Сильно окающий голос толкнулся в затылок Никитина, прозвучал бесцеремонно дерзким артистическим панибратством, и он поежился, ловя ладонью высыпаемую ему продавцом сдачу, обернулся, увидел молодого поэта Василия Вихрова, уже печатавшегося, уже многим известного в литературных кругах. Был тот ржановолос, широкоплеч, шумен, похож на молодого Есенина не только молочно-здоровой деревенской внешностью, но и манерой читать стихи гулким баритоном нараскат: Никитин слышал его раз на студенческом вечере в университете.
– Прозаик… Талантище!..
Вихров, в потертом, помятом пиджаке, ворот поношенной рубашки распахнут, плохо причесанные волосы спадали на крепкий лоб, обрадованно, подобно веселому сельскому парню в порыве чувств, фамильярно облапил его сзади, говоря звучным распевом:
– Читал рассказ, читал, мы с тобой соседи в журнале, моя баллада там напечатана, не прочел? Прочти! А я твой опус прочел, – хорошо, здорово! Как у тебя там? «Огоньки шевелились в темноте», что-то вроде так… Это, брат, прямо строка из стихов! Талантище ты, Никитин, прорвешь пелену и в Чеховы на белом коне выедешь! Мо-ло-дец, прозаик, мо-ло-дец!
– Ты в какую сторону? – спросил, краснея, Никитин и покосился на продавца, который пожевывал вафельки, прислушиваясь к барабанному баритону Вихрова. – Ты не в центр?

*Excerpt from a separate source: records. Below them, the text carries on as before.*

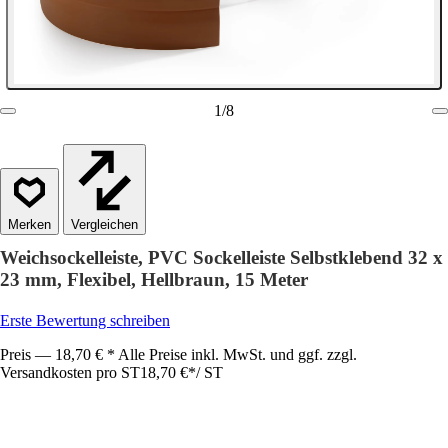
1
/
8
Vergleichen
Weichsockelleiste, PVC Sockelleiste Selbstklebend 32 x
23 mm, Flexibel, Hellbraun, 15 Meter
Erste Bewertung schreiben
Preis — 18,70 € * Alle Preise inkl. MwSt. und ggf. zzgl.
Versandkosten pro ST
18,70 €
*
/
ST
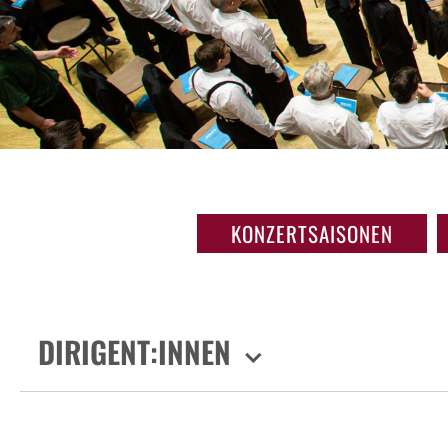
KONZERTSAISONEN
DIRIGENT:INNEN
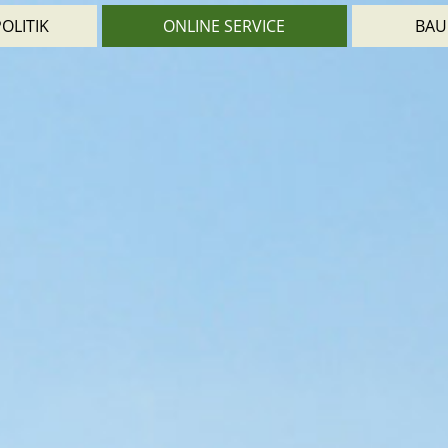
OLITIK
ONLINE SERVICE
BAU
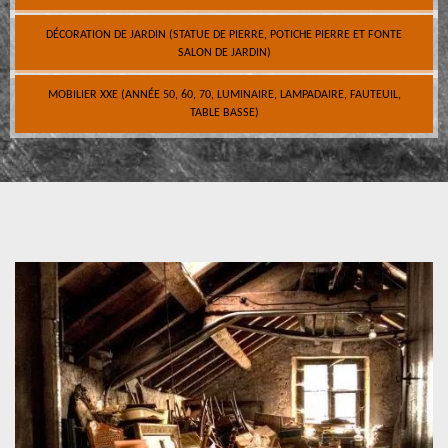
DÉCORATION DE JARDIN (STATUE DE PIERRE, POTICHE PIERRE ET FONTE
SALON DE JARDIN)
MOBILIER XXE (ANNÉE 50, 60, 70, LUMINAIRE, LAMPADAIRE, FAUTEUIL,
TABLE BASSE)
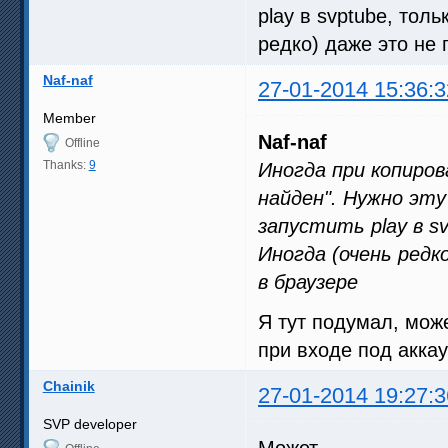
play в svptube, тол
редко) даже это не 
Naf-naf
27-01-2014 15:36:3
Member
Naf-naf
Offline
Thanks:
9
Иногда при копиро
найден". Нужно эт
запустить play в s
Иногда (очень редк
в браузере
Я тут подумал, може
при входе под акка
Chainik
27-01-2014 19:27:3
SVP developer
Может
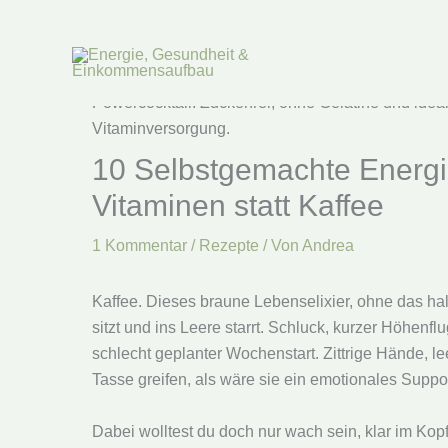
Zum
Inhalt
springen
10 Selbstgemachte Energi
Vitaminen statt Kaffee
1 Kommentar
/
Rezepte
/ Von
Andrea
Kaffee. Dieses braune Lebenselixier, ohne das h
sitzt und ins Leere starrt. Schluck, kurzer Höhenf
schlecht geplanter Wochenstart. Zittrige Hände, l
Tasse greifen, als wäre sie ein emotionales Suppor
Dabei wolltest du doch nur wach sein, klar im Kop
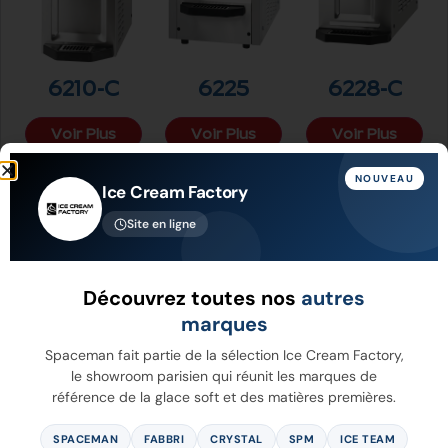
6210-C
6225
6228-C
Voir Plus
Voir Plus
Voir Plus
NOUVEAU
Ice Cream Factory
Site en ligne
Découvrez toutes nos
autres
marques
Spaceman fait partie de la sélection Ice Cream Factory,
le showroom parisien qui réunit les marques de
référence de la glace soft et des matières premières.
6228A-C
6235A-C
6240
SPACEMAN
FABBRI
CRYSTAL
SPM
ICE TEAM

– В центр так в центр! Пошли. Гонорарий получил? Обмоем? Твой рассказ, первую ласточку, и мою балладу! Посидим где-нибудь. Поговорим за жизнь. Поедем в Парк культуры, на чистый воздух! У тебя как – дети не плачут? Жена не ждет? Теща со скалкой не встречает?
– Нет, я один.
– Потопали на троллейбусную остановку, Чехов! Грех первый рассказ-то не отметить! Чтоб дорожку обмыть и выстелить чистенько, понимаешь ты. Белой скатеркой в славу! Прозаик, чертище, божья искра у тебя, понимаешь ты?
Никитин хорошо помнил, что сначала звенела в душе легкая праздничная радость («наконец-то случилось важное в его жизни, удивительное!»), и оттого, что напоминанием о случившемся лежали рядом на столике журналы с его рассказом, и от знойного солнечного июньского дня, чудесно сверкающего в густой листве Центрального парка, в разноцветных стеклах летнего кафе, куда они зашли в эту дневную пору, и от первой выпитой рюмки, приятно затуманившей нескончаемые его муки работы по ночам, и оттого, что открывалось новое и прекрасное в его жизни, он неизбывно чувствовал веселую доброту, растроганность, щедрость, любовь ко всем людям, к предметам, к прохладной тени на полу, к жаркому солнцу начавшегося лета, – на терраску веяло запахами дерева, пресной листвы, нагретым воздухом чистеньких и подметенных вокруг кафе аллей.